======== Records for this exercise ========

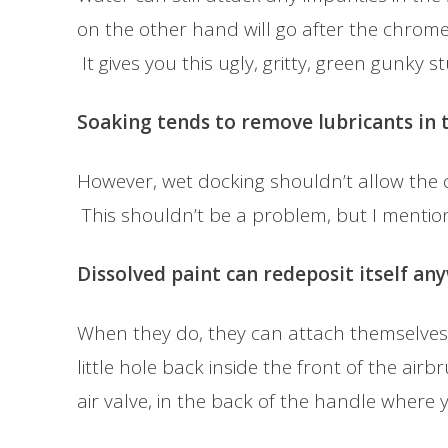
on the other hand will go after the chrome
It gives you this ugly, gritty, green gunky st
Soaking tends to remove lubricants in t
However, wet docking shouldn’t allow the cl
This shouldn’t be a problem, but I mention
Dissolved paint can redeposit itself an
When they do, they can attach themselves 
little hole back inside the front of the air
air valve, in the back of the handle where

========

§ **Exercise goal**: Where does the string "shouldn" occur in the listing above? Return every line that contains it.

§ **Completed exercise**:
However, wet docking shouldn’t allow the cl
This shouldn’t be a problem, but I mention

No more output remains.